NTSB investigators either traveled in support of this investigation or conducted a significant amount of investigative work without any travel, and used data obtained from various sources to prepare this aircraft accident report.

The airplane experienced a loss of engine power while flying over Lake Michigan. The pilot survived the ditching and is presumed to be fatal. The pilot was attempting to fly from Niagara Falls, New York, to Madison, Wisconsin, without a fuel stop. The total distance between the two airports was 454.8 nautical miles (nm) and crosses over Lake Huron and Lake Michigan. The accident flight was about 4 hours and 7 minutes in duration and the airplane traveled about 390 nm. The pilot departed with full fuel tanks or 48 gallons of useable fuel. The fuel endurance for the accident airplane was about 4.5 hours at the 75% best power setting. The listed fuel flow value assumed a properly leaned engine. The fuel flow values for engine power settings greater than 75% were not listed in the airplane performance documentation. The pilot reportedly told a line technician at the departure airport that the flight was "planned for three hours and he had four hours of fuel on board." The accident airplane flew over Muskegon County Airport, Muskegon, Michigan, just before crossing the eastern shore of Lake Michigan. At this point the airplane had been airborne for about 3 hours and 24 minutes. The pilot decided that he would need to divert for fuel a few minutes before completely running out of available fuel. The airplane exhausted all available fuel after being airborne for about 4 hours and 2 minutes.
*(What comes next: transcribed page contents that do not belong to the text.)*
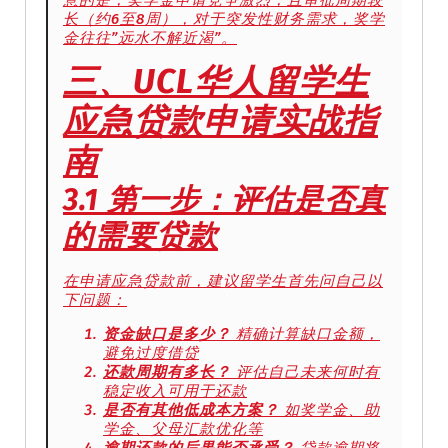
长（约6至8周），对于突发性财务需求，奖学
金往往”远水不解近渴”。
三、UCL华人留学生
应急贷款申请实战指
南
3.1 第一步：评估是否真
的需要贷款
在申请应急贷款前，建议留学生首先问自己以
下问题：
资金缺口是多少？
精确计算缺口金额，
避免过度借贷
还款周期有多长？
评估自己未来何时有
稳定收入可用于还款
是否有其他低成本方案？
如奖学金、助
学金、父母汇款优化等
逾期还款的后果能否承受？
贷款逾期将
The prevailing winds aloft were out of the west and averaged 30 knots at the accident airplane's cruising altitudes. The airplane was salvaged and no mechanical anomalies were found.

The National Transportation Safety Board determines the probable cause(s) of this accident to be:

The pilot's inaccurate preflight planning and his delayed en route decision to make a fuel stop, which resulted in the loss of engine power due to fuel exhaustion and subsequent ditching.